The landing craft lurched unsteadily as it touched down on the surface of Felucia, the landing gear settling uneasily into the loamy soil. Rather than head for the capital city of Kway Teow, Captain Faise had decided to land nearer the water stations of Jianzi, where the point squad should already be assembled, and where Intelligence sources had determined he ought to start his search. They had better be right, he thought moodily.

Faise disliked his current posting. The High Command no doubt had their reasons, but he felt he was significantly wasted out here in the Outer Rim, chasing pirates and smugglers when the galaxy was beginning to tear itself apart. Of course, official reports from Imperial Center would have the galactic population believe that law and order had never been stronger, but Faise had seen a significantly different picture a year ago, when terrorists had led an insurrection against the Emperor’s rule in Imperial City itself. The situation had not improved since then, with more and more reports of rebellion filtering throughout the Imperial Navy’s gossip channels.

I should be back in the thick of it, he grumbled to himself, as the landing craft gave another wobble when the hatch opened for the troops to disembark. These rebels can’t be allowed to get away with what they did…

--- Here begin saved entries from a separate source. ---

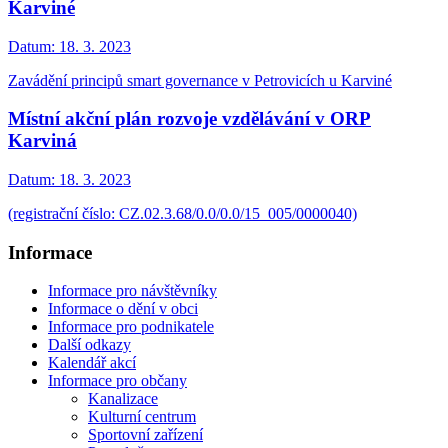
Karviné
Datum:
18. 3. 2023
Zavádění principů smart governance v Petrovicích u Karviné
Místní akční plán rozvoje vzdělávání v ORP
Karviná
Datum:
18. 3. 2023
(registrační číslo: CZ.02.3.68/0.0/0.0/15_005/0000040)
Informace
Informace pro návštěvníky
Informace o dění v obci
Informace pro podnikatele
Další odkazy
Kalendář akcí
Informace pro občany
Kanalizace
Kulturní centrum
Sportovní zařízení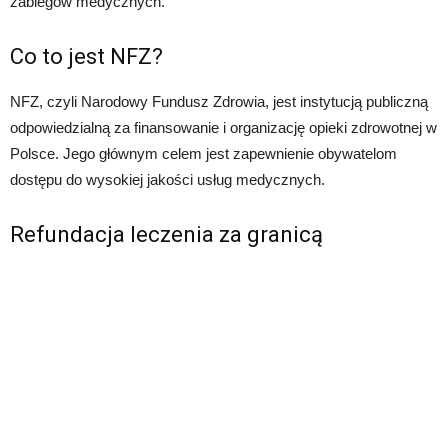
zabiegów medycznych.
Co to jest NFZ?
NFZ, czyli Narodowy Fundusz Zdrowia, jest instytucją publiczną
odpowiedzialną za finansowanie i organizację opieki zdrowotnej w
Polsce. Jego głównym celem jest zapewnienie obywatelom
dostępu do wysokiej jakości usług medycznych.
Refundacja leczenia za granicą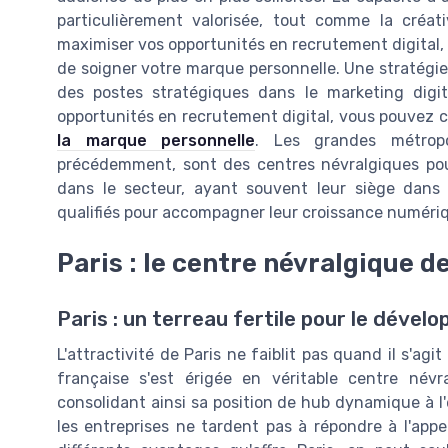
particulièrement valorisée, tout comme la créat
maximiser vos opportunités en recrutement digital, i
de soigner votre marque personnelle. Une stratégie
des postes stratégiques dans le marketing digi
opportunités en recrutement digital, vous pouvez 
la marque personnelle
. Les grandes métropo
précédemment, sont des centres névralgiques pour
dans le secteur, ayant souvent leur siège dans 
qualifiés pour accompagner leur croissance numéri
Paris : le centre névralgique d
Paris : un terreau fertile pour le dével
L'attractivité de Paris ne faiblit pas quand il s'agi
française s'est érigée en véritable centre név
consolidant ainsi sa position de hub dynamique à l'
les entreprises ne tardent pas à répondre à l'appel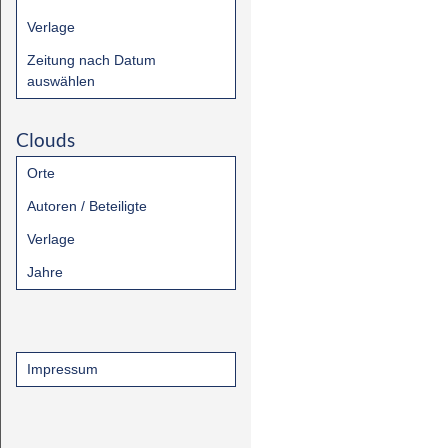
Verlage
Zeitung nach Datum
auswählen
Clouds
Orte
Autoren / Beteiligte
Verlage
Jahre
Impressum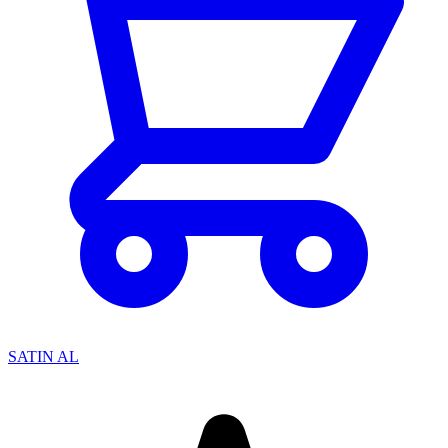
SATIN AL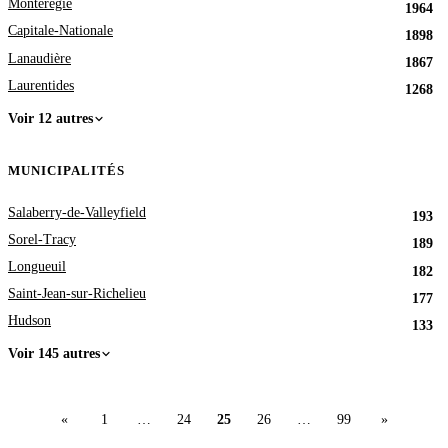
Montérégie
1964
Capitale-Nationale
1898
Lanaudière
1867
Laurentides
1268
Voir 12 autres
MUNICIPALITÉS
Salaberry-de-Valleyfield
193
Sorel-Tracy
189
Longueuil
182
Saint-Jean-sur-Richelieu
177
Hudson
133
Voir 145 autres
«
1
…
24
25
26
…
99
»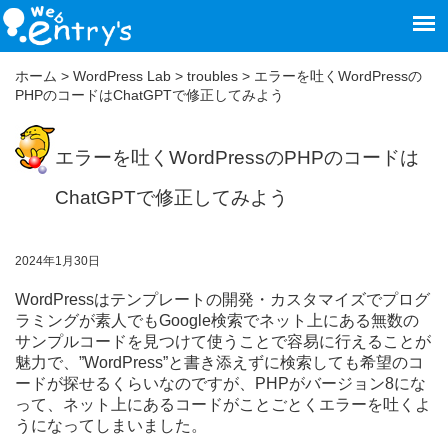
ホーム
>
WordPress Lab
>
troubles
>
エラーを吐くWordPressの
PHPのコードはChatGPTで修正してみよう
エラーを吐くWordPressのPHPのコードは
ChatGPTで修正してみよう
2024年1月30日
WordPressはテンプレートの開発・カスタマイズでプログ
ラミングが素人でもGoogle検索で
ネット上にある
無数の
サンプルコードを見つけて使うことで容易に行えることが
魅力で、”WordPress”と書き添えずに検索しても希望のコ
ードが探せるくらいなのですが、PHPがバージョン8にな
って、ネット上にある
コードがことごとくエラーを吐くよ
うになってしまいました。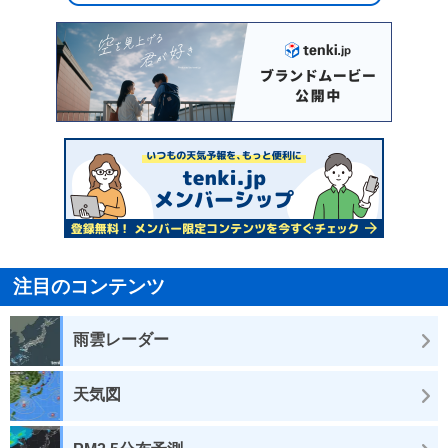
注目のコンテンツ
雨雲レーダー
天気図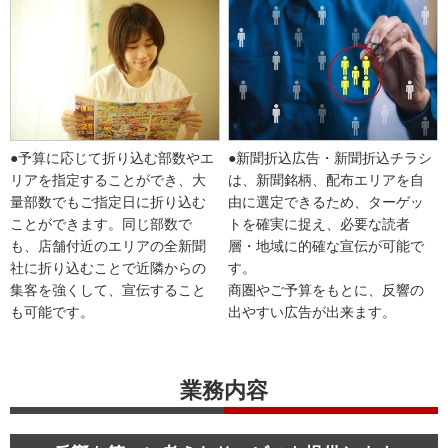
●予算に応じて折り込む部数やエ
●新聞折込広告・新聞折込チラシ
リアを指定することができ、大
は、新聞銘柄、配布エリアを自
量部数でもご指定日に折り込む
由に選定できるため、ターゲッ
ことができます。同じ部数で
トを確実に捉え、必要な読者
も、店舗付近のエリアの全新聞
層・地域に的確な宣伝が可能で
社に折り込むことで近隣からの
す。
集客を強くして、宣伝すること
商圏やご予算をもとに、反響の
も可能です。
出やすい広告が出来ます。
業務内容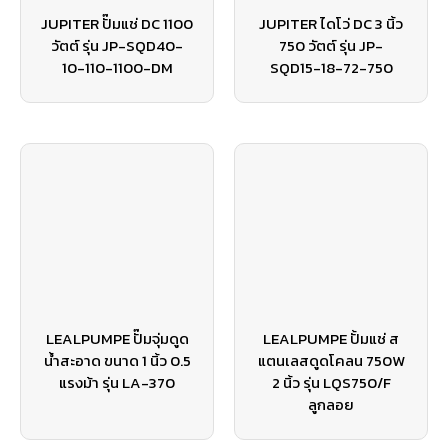
JUPITER ปั๊มแช่ DC 1100
JUPITER ไดโว่ DC 3 นิ้ว
วัตต์ รุ่น JP-SQD40-
750 วัตต์ รุ่น JP-
10-110-1100-DM
SQD15-18-72-750
LEALPUMPE ปั๊มจุ่มดูด
LEALPUMPE ปั้มแช่ ส
น้ำสะอาด ขนาด 1 นิ้ว 0.5
แตนเลสดูดโคลน 750W
แรงม้า รุ่น LA-370
2 นิ้ว รุ่น LQS750/F
ลูกลอย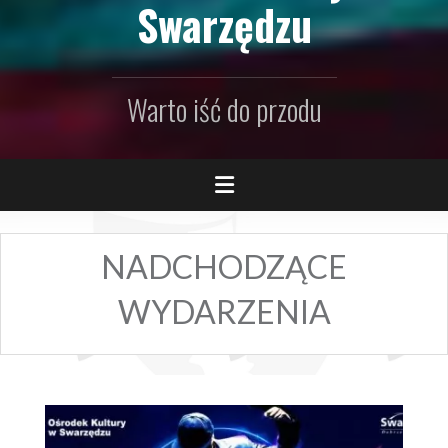
Swarzędzu
Warto iść do przodu
NADCHODZĄCE
WYDARZENIA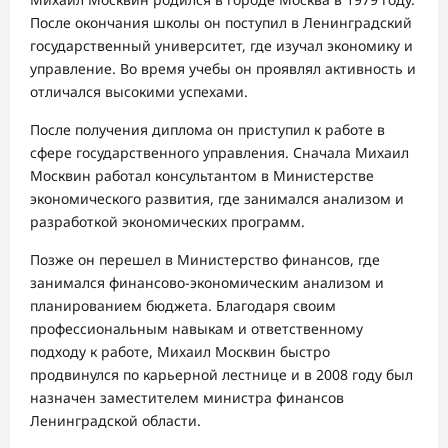
После окончания школы он поступил в Ленинградский
государственный университет, где изучал экономику и
управление. Во время учебы он проявлял активность и
отличался высокими успехами.
После получения диплома он приступил к работе в
сфере государственного управления. Сначала Михаил
Москвин работал консультантом в Министерстве
экономического развития, где занимался анализом и
разработкой экономических программ.
Позже он перешел в Министерство финансов, где
занимался финансово-экономическим анализом и
планированием бюджета. Благодаря своим
профессиональным навыкам и ответственному
подходу к работе, Михаил Москвин быстро
продвинулся по карьерной лестнице и в 2008 году был
назначен заместителем министра финансов
Ленинградской области.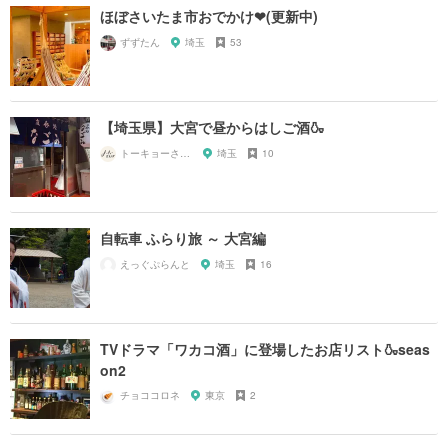
ほぼさいたま市おでかけ❤︎(更新中)
ずずたん
埼玉
53
【埼玉県】大宮で昼からはしご酒🍶
トーキョーさんぽ
埼玉
10
自転車 ふらり旅 ～ 大宮編
えっぐぷらんと
埼玉
16
TVドラマ「ワカコ酒」に登場したお店リスト🍶seas
on2
チョココロネ
東京
2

The stormtrooper squad marched down the ramp and onto the planet’s surface, and the captain followed them into the warm, wet blanket of the planet’s atmosphere. Felucia was a jungle world like no other Faise had seen in his career. Huge fungus plants grew in all manner of shapes and colours, enormous pitchers opened up to the golden sky of the late afternoon, vast fronds of browns and silver-stemmed fern-like plants swayed in the gentle breeze, which carried the sweetly fetid scents of mould and decay. A clear path wove through this tropical forest, with steaming bogs to either side, shaded by yet more bizarre mushroom-like trees of deep purple and vivid lilac.

Faise’s current assignment was to root out a nest of pirates that had been reported throughout the Thanium Worlds and Indrexu Sector. Personally, he felt that the Tion Hegemony should shoulder some of the responsibility for policing the area, which lay along its borders, but the Emperor no doubt had his reasons for leaving the Hegemony alone.

Catching up with his troops, Faise put such thoughts away. Time to focus on the mission at hand.


Jianzi water station was the site of a skirmish in the final days of the Clone Wars, where the Commerce Guild, seeing the end was drawing near for the Separatist cause, sought to poison the water supply of the planet. The Empire had since brought peace to the planet, with a water treatment successfully implemented. Several outposts had been established throughout the galaxy since the end of the Wars, aimed at better governance for the galaxy at large, but the alarming number of revolts and insurrections that had been unofficially reported throughout the last few years pointed to a stronger hand needed. Full-scale planetary occupations had begun throughout the Inner and Mid Rims, but the wilder Outer Rim Territories were proving difficult to control.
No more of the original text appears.